● Problem details: Scan the material for the word "peter" and copy each line where it occurs.

● Information supplied:
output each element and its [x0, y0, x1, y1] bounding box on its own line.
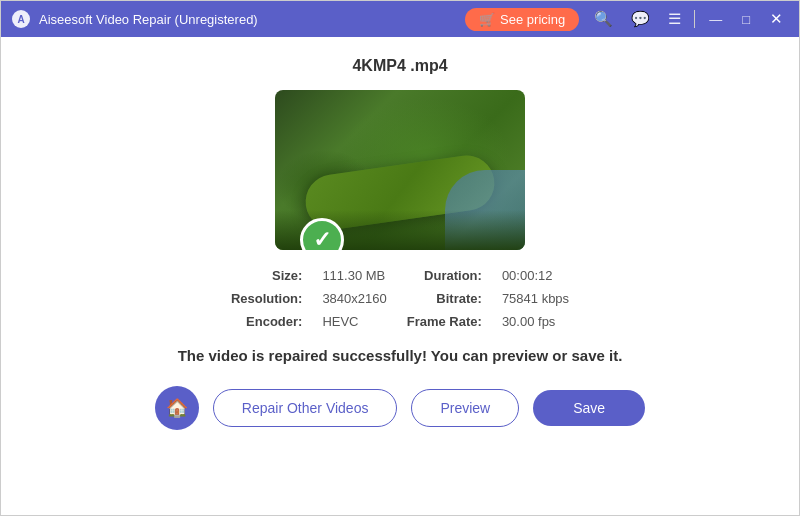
home-button[interactable]: 🏠	[155, 386, 199, 430]
video-thumbnail-container: ✓	[275, 90, 525, 250]
chat-button[interactable]: 💬	[626, 8, 655, 30]
actions-row: 🏠 Repair Other Videos Preview Save	[155, 386, 645, 430]
repair-other-button[interactable]: Repair Other Videos	[213, 389, 398, 427]
framerate-label: Frame Rate:	[407, 314, 482, 329]
preview-button[interactable]: Preview	[411, 389, 519, 427]
framerate-value: 30.00 fps	[502, 314, 569, 329]
file-title: 4KMP4 .mp4	[352, 57, 447, 75]
minimize-button[interactable]: —	[703, 10, 728, 29]
encoder-label: Encoder:	[231, 314, 303, 329]
video-info-grid: Size: 111.30 MB Duration: 00:00:12 Resol…	[231, 268, 569, 329]
duration-value: 00:00:12	[502, 268, 569, 283]
app-logo: A	[11, 9, 31, 29]
success-message: The video is repaired successfully! You …	[178, 347, 623, 364]
menu-button[interactable]: ☰	[663, 8, 686, 30]
main-content: 4KMP4 .mp4 ✓ Size: 111.30 MB Duration: 0…	[1, 37, 799, 516]
close-button[interactable]: ✕	[764, 8, 789, 30]
maximize-button[interactable]: □	[736, 10, 756, 29]
size-value: 111.30 MB	[322, 268, 386, 283]
home-icon: 🏠	[166, 397, 188, 419]
resolution-label: Resolution:	[231, 291, 303, 306]
resolution-value: 3840x2160	[322, 291, 386, 306]
bitrate-label: Bitrate:	[407, 291, 482, 306]
save-button[interactable]: Save	[533, 390, 645, 426]
bitrate-value: 75841 kbps	[502, 291, 569, 306]
duration-label: Duration:	[407, 268, 482, 283]
encoder-value: HEVC	[322, 314, 386, 329]
titlebar: A Aiseesoft Video Repair (Unregistered) …	[1, 1, 799, 37]
controls-divider	[694, 10, 695, 28]
search-button[interactable]: 🔍	[589, 8, 618, 30]
svg-text:A: A	[17, 14, 24, 25]
pricing-label: See pricing	[500, 12, 565, 27]
window-controls: 🔍 💬 ☰ — □ ✕	[589, 8, 789, 30]
pricing-button[interactable]: 🛒 See pricing	[465, 8, 579, 31]
size-label: Size:	[231, 268, 303, 283]
app-title: Aiseesoft Video Repair (Unregistered)	[39, 12, 465, 27]
cart-icon: 🛒	[479, 12, 495, 27]
video-stream-decoration	[445, 170, 525, 250]
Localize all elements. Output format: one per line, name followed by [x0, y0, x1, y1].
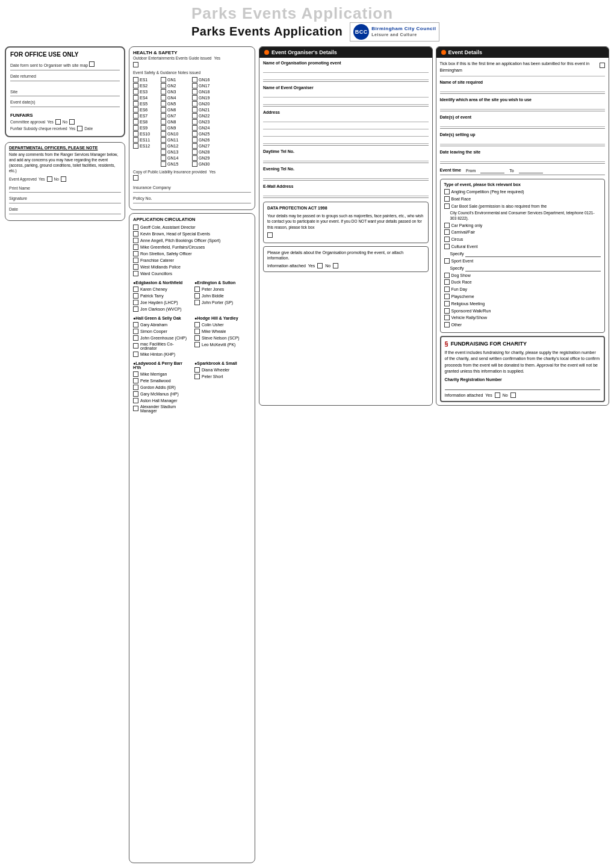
ron-cb[interactable] — [133, 251, 138, 256]
es8-cb[interactable] — [133, 119, 138, 125]
john-gh-cb[interactable] — [133, 335, 138, 341]
es6-cb[interactable] — [133, 107, 138, 113]
carnival-cb[interactable] — [444, 229, 450, 235]
fun-day-cb[interactable] — [444, 287, 450, 292]
patrick-cb[interactable] — [133, 293, 138, 299]
playscheme-cb[interactable] — [444, 294, 450, 299]
gn8-cb[interactable] — [161, 119, 166, 125]
gn18-cb[interactable] — [192, 89, 197, 95]
gary-ab-cb[interactable] — [133, 322, 138, 327]
event-approved-yes-cb[interactable] — [47, 176, 52, 182]
gn22-cb[interactable] — [192, 113, 197, 119]
john-porter-cb[interactable] — [194, 300, 200, 305]
date-sent-checkbox[interactable] — [89, 61, 95, 67]
joe-cb[interactable] — [133, 300, 138, 305]
es4-cb[interactable] — [133, 95, 138, 101]
gn21-cb[interactable] — [192, 107, 197, 113]
angling-cb[interactable] — [444, 189, 450, 194]
vehicle-cb[interactable] — [444, 315, 450, 320]
cultural-cb[interactable] — [444, 244, 450, 249]
data-protection-cb[interactable] — [267, 232, 273, 238]
gn3-cb[interactable] — [161, 89, 166, 95]
peter-short-cb[interactable] — [194, 374, 200, 379]
gn7-cb[interactable] — [161, 113, 166, 119]
mike-w-cb[interactable] — [194, 329, 200, 334]
mac-cb[interactable] — [133, 343, 138, 349]
circus-cb[interactable] — [444, 237, 450, 242]
es11-cb[interactable] — [133, 137, 138, 143]
gn13-cb[interactable] — [161, 149, 166, 155]
gn20-cb[interactable] — [192, 101, 197, 107]
kevin-cb[interactable] — [133, 231, 138, 237]
leo-cb[interactable] — [194, 342, 200, 347]
fundraising-yes-cb[interactable] — [495, 392, 500, 398]
gn16-cb[interactable] — [192, 77, 197, 82]
es1-cb[interactable] — [133, 77, 138, 82]
funfair-yes-cb[interactable] — [77, 126, 82, 131]
gn24-cb[interactable] — [192, 125, 197, 131]
religious-cb[interactable] — [444, 301, 450, 306]
info-yes-cb[interactable] — [317, 263, 323, 268]
gn1-cb[interactable] — [161, 77, 166, 82]
first-time-cb[interactable] — [600, 63, 605, 68]
es3-cb[interactable] — [133, 89, 138, 95]
es5-cb[interactable] — [133, 101, 138, 107]
diana-cb[interactable] — [194, 367, 200, 373]
mike-h-cb[interactable] — [133, 352, 138, 357]
fundraising-no-cb[interactable] — [510, 392, 516, 398]
es7-cb[interactable] — [133, 113, 138, 119]
pete-s-cb[interactable] — [133, 378, 138, 383]
peter-jones-cb[interactable] — [194, 287, 200, 292]
police-cb[interactable] — [133, 264, 138, 270]
aston-cb[interactable] — [133, 398, 138, 403]
gn4-cb[interactable] — [161, 95, 166, 101]
mike-m-cb[interactable] — [133, 371, 138, 377]
gn11-cb[interactable] — [161, 137, 166, 143]
committee-no-cb[interactable] — [69, 119, 75, 125]
outdoor-cb[interactable] — [133, 62, 138, 67]
gn14-cb[interactable] — [161, 155, 166, 161]
insurance-cb[interactable] — [133, 175, 138, 181]
car-parking-cb[interactable] — [444, 223, 450, 228]
es12-cb[interactable] — [133, 143, 138, 149]
gn29-cb[interactable] — [192, 155, 197, 161]
sponsored-cb[interactable] — [444, 308, 450, 314]
karen-cb[interactable] — [133, 287, 138, 292]
sport-cb[interactable] — [444, 258, 450, 264]
gn19-cb[interactable] — [192, 95, 197, 101]
boat-cb[interactable] — [444, 196, 450, 202]
es10-cb[interactable] — [133, 131, 138, 137]
gn23-cb[interactable] — [192, 119, 197, 125]
john-biddle-cb[interactable] — [194, 293, 200, 299]
es2-cb[interactable] — [133, 83, 138, 88]
other-cb[interactable] — [444, 322, 450, 327]
gn12-cb[interactable] — [161, 143, 166, 149]
gn30-cb[interactable] — [192, 161, 197, 167]
ward-cb[interactable] — [133, 271, 138, 276]
gn17-cb[interactable] — [192, 83, 197, 88]
es9-cb[interactable] — [133, 125, 138, 131]
anne-cb[interactable] — [133, 238, 138, 243]
dog-show-cb[interactable] — [444, 273, 450, 278]
duck-race-cb[interactable] — [444, 279, 450, 285]
jon-cb[interactable] — [133, 306, 138, 312]
franchise-cb[interactable] — [133, 258, 138, 263]
geoff-cb[interactable] — [133, 225, 138, 230]
gn27-cb[interactable] — [192, 143, 197, 149]
alexander-cb[interactable] — [133, 406, 138, 411]
gn5-cb[interactable] — [161, 101, 166, 107]
car-boot-cb[interactable] — [444, 203, 450, 209]
gn6-cb[interactable] — [161, 107, 166, 113]
gordon-cb[interactable] — [133, 385, 138, 390]
gn15-cb[interactable] — [161, 161, 166, 167]
gn10-cb[interactable] — [161, 131, 166, 137]
gn28-cb[interactable] — [192, 149, 197, 155]
colin-cb[interactable] — [194, 322, 200, 327]
steve-cb[interactable] — [194, 335, 200, 341]
gn26-cb[interactable] — [192, 137, 197, 143]
gn2-cb[interactable] — [161, 83, 166, 88]
committee-yes-cb[interactable] — [55, 119, 61, 125]
event-approved-no-cb[interactable] — [61, 176, 66, 182]
mike-cb[interactable] — [133, 244, 138, 250]
gary-mc-cb[interactable] — [133, 391, 138, 397]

● Expected answer:
peter-short-cb[interactable] — [194, 374, 200, 379]
peter-jones-cb[interactable] — [194, 287, 200, 292]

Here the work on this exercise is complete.